▼▼▼

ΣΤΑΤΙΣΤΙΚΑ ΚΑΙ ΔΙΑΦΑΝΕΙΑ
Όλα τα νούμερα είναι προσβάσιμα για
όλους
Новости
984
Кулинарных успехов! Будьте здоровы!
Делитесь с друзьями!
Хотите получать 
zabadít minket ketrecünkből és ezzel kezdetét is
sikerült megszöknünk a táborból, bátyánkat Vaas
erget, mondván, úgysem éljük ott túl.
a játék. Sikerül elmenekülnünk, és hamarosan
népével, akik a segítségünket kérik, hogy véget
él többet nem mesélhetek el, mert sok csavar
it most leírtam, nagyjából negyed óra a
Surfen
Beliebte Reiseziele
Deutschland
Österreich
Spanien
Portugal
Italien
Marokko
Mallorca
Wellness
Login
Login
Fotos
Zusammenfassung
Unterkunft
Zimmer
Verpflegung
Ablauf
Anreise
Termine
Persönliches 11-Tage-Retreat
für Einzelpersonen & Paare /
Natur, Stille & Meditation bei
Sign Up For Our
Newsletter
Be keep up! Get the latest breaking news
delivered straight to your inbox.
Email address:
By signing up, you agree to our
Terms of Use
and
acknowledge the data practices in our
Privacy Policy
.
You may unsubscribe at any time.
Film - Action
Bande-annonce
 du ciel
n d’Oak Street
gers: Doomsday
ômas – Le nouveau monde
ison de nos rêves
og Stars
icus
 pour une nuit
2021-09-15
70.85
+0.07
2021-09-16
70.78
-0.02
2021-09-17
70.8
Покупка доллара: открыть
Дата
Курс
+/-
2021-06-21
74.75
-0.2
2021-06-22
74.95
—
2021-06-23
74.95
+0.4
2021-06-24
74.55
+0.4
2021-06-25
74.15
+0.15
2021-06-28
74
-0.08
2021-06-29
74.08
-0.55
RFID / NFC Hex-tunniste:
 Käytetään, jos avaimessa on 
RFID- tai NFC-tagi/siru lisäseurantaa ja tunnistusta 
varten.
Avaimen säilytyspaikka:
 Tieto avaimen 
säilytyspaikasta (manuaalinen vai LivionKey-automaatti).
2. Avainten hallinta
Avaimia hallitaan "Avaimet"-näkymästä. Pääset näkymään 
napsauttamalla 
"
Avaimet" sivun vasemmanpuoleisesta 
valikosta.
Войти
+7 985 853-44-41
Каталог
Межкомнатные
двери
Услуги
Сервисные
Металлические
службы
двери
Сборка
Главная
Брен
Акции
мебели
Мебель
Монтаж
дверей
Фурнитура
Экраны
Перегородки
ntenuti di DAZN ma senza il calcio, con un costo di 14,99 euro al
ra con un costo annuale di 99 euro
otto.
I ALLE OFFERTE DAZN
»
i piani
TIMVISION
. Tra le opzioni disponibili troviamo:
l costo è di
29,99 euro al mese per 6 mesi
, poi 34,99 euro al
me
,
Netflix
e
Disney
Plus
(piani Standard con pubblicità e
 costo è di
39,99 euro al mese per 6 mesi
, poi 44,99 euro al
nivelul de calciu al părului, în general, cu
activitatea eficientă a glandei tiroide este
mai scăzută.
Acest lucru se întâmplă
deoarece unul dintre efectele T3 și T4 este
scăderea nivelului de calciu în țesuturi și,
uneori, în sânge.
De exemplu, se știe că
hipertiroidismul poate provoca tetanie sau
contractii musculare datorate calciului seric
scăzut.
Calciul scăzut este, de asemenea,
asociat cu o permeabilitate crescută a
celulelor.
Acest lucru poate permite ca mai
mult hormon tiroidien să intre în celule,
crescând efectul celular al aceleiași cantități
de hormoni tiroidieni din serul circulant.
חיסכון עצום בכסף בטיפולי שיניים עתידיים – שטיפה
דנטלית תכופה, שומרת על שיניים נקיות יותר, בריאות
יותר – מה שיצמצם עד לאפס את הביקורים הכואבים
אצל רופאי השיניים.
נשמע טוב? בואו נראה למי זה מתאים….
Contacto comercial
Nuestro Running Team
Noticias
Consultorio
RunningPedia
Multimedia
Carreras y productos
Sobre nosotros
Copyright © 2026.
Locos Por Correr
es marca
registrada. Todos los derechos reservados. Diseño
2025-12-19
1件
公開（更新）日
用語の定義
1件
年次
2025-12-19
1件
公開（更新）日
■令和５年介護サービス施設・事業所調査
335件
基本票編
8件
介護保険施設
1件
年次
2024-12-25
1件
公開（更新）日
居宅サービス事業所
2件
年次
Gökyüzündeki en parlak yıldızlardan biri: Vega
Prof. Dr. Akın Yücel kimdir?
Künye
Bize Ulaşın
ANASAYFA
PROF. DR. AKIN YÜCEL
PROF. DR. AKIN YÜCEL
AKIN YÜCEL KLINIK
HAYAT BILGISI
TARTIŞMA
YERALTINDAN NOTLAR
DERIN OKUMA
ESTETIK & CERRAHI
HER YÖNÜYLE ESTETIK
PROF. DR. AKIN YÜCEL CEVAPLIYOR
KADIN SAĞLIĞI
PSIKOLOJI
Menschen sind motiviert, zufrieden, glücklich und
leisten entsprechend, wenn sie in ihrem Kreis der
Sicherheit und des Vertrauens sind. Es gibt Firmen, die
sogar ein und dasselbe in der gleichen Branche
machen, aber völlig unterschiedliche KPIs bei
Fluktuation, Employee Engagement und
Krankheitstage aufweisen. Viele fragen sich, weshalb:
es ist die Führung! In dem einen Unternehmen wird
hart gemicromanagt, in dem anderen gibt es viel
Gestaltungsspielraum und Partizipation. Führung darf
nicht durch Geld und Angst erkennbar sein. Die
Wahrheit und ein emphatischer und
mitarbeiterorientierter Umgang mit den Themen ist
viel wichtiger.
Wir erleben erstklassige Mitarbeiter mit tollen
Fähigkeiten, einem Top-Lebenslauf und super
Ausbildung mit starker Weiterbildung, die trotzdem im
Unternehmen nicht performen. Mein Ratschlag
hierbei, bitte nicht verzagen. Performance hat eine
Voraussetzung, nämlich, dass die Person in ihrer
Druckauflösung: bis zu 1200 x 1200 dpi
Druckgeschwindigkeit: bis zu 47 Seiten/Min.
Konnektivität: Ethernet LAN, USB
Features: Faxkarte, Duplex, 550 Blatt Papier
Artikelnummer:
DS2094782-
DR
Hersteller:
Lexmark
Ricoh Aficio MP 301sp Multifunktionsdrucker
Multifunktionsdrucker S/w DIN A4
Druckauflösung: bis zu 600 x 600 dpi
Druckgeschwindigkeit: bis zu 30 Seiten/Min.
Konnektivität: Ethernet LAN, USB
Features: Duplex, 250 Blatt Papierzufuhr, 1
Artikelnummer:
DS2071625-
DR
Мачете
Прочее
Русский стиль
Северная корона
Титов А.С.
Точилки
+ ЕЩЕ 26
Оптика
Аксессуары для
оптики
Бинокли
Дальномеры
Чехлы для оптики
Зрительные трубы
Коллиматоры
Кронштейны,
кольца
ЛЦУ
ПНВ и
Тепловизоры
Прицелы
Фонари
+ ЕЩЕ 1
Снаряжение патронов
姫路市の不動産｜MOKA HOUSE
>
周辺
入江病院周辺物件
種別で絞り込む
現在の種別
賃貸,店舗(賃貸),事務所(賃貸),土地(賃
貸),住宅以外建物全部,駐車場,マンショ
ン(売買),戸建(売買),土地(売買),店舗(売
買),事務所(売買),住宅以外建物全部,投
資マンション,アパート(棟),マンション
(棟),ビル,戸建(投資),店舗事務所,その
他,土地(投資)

▲▲▲

Among the lines of the data above, count those holding "Druckauflösung" and state only the number.

2